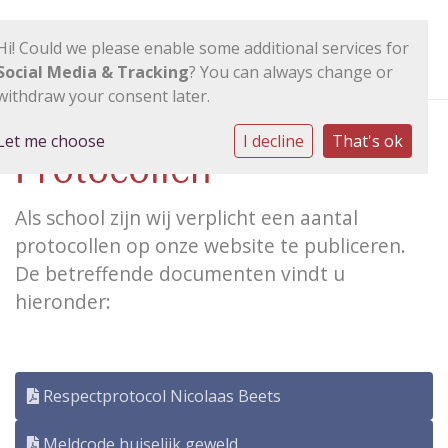
Hi! Could we please enable some additional services for
Social Media & Tracking
? You can always change or
withdraw your consent later.
Let me choose
I decline
That's ok
Protocollen
Als school zijn wij verplicht een aantal
protocollen op onze website te publiceren.
De betreffende documenten vindt u
hieronder:
Respectprotocol Nicolaas Beets
Meldcode huiselijk geweld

### Directions:
Quote only the lines from the line containing "Respectprotocol Nicolaas Beets" through the end of the entries, keeping the first and the last.

### Result:
Respectprotocol Nicolaas Beets
Meldcode huiselijk geweld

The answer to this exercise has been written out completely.